Riscaldamento globale supera 1,5 gradi: l’allarme dell’ONU e le conseguenze climatiche

Il riscaldamento globale supera 1,5 gradi, l’allarme dell’Onu: eventi estremi e rischio per le calotte polari.

Un grafico mostra l’aumento della temperatura globale e le conseguenze del superamento del limite di 1,5 gradi
Un grafico mostra l’aumento della temperatura globale e le conseguenze del superamento del limite di 1,5 gradi

Il riscaldamento globale sta per superare il limite di 1,5 gradi Celsius, un traguardo stabilito dall’Accordo di Parigi, secondo un nuovo rapporto del Programma delle Nazioni Unite per l’ambiente (UNEP). L’allarme è lanciato da un documento che sottolinea l’urgenza di limitare l’effetto e ridurre al minimo la durata dello sforamento. L’evento climatico rappresenta un momento di preoccupazione globale, con conseguenze potenzialmente devastanti per il Pianeta. L’incremento della temperatura, che ha già raggiunto circa 1,4 gradi dal 1850-1900, ha reso gli ultimi tre anni i più caldi mai registrati. L’ONU ha ribadito che il superamento del limite non è un motivo per arrendersi, ma un invito a rafforzare gli sforzi per mitigare i danni.

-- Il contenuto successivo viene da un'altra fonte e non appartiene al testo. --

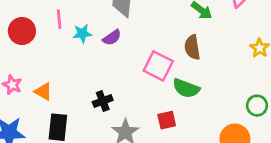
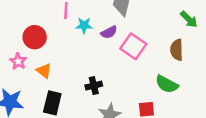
red circle: (22, 31) -> (35, 37), moved
pink square: (158, 66) -> (133, 46), moved

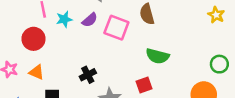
red circle: (35, 37) -> (33, 39), moved
brown semicircle: (177, 50) -> (147, 14), moved

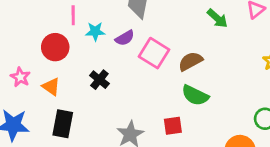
brown semicircle: (147, 14) -> (190, 61), moved, turned 66
black cross: (88, 75) -> (99, 80), moved, turned -35

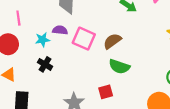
cyan star: (95, 31) -> (42, 40), moved
purple semicircle: (125, 38) -> (60, 30), turned -136

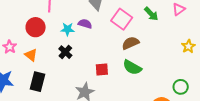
pink square: (84, 39) -> (122, 19), moved
red square: (106, 92) -> (102, 70), moved

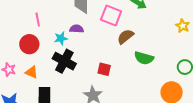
black cross: (65, 52) -> (64, 61), size x1.6
green semicircle: (132, 67) -> (144, 58), moved
red square: (102, 70) -> (104, 69), turned 32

Conseguenze del superamento del limite climatico

Secondo lo studio, nell’ipotesi più ottimistica l’aumento della temperatura globale si attesterebbe a 1,8 gradi, mentre la maggior parte degli scenari prevede picchi ancora più elevati. Il documento sottolinea che il superamento del limite di 1,5 gradi potrebbe portare a eventi meteorologici estremi, come ondate di calore, uragani più intensi e siccità prolungate. Inoltre, il rischio di collasso delle calotte polari aumenta, con impatti significativi sul livello del mare e sull’ecosistema globale. La direttrice esecutiva dell’UNEP, Inger Andersen, ha affermato che “non ci saranno risultati positivi se rimarremo al di sopra di 1,5°C”.

Strategie per mitigare l’effetto del riscaldamento

Il rapporto propone un percorso caratterizzato da “superamento, picco e successiva riduzione” come la migliore opzione per minimizzare l’entità e la durata dello sforamento. Gli interventi per mitigare il cambiamento climatico includono tagli immediati e costanti alle emissioni di gas serra, la rimozione dell’anidride carbonica dall’atmosfera e lo stoccaggio tramite rimboschimento. L’UNEP ha associato queste azioni a strategie di adattamento, finalizzate a ridurre la vulnerabilità delle comunità e delle economie.

La sfida si è spostata dall’evitare il superamento alla sua gestione, come ha sottolineato Richard Betts dell’Università di Exeter, coautore del rapporto. “È un bagno di realtà. Dobbiamo convivere con questo mondo più caldo… ma c’è ancora molto che possiamo fare per limitare il riscaldamento globale”, ha affermato Betts. L’obiettivo di 1,5°C rimane quello, ma ora dobbiamo affrontarlo in modo diverso: dall’alto, come ha dichiarato alla stampa.

“Questo è un momento doloroso, ma il superamento dell’obiettivo non è un motivo per arrendersi e rinunciare all’obiettivo di 1,5°C”, ha dichiarato Jasper Inventor, vicedirettore del programma di Greenpeace International. Bill Hare, climatologo e responsabile dell’istituto di analisi climatica Climate Analytics, ha criticato duramente il rapporto, affermando che rischia di diventare “un invito all’apatia piuttosto che un appello all’azione”. Il documento individua in un percorso caratterizzato da “superamento, picco e successiva riduzione” la migliore opzione ormai rimasta per minimizzare l’entità e la durata dello sforamento della soglia critica, con l’obiettivo di tornare al di sotto degli 1,5°C il prima possibile. L’ONU ha ribadito che il superamento del limite non è un motivo per arrendersi, ma un invito a rafforzare gli sforzi per mitigare i danni.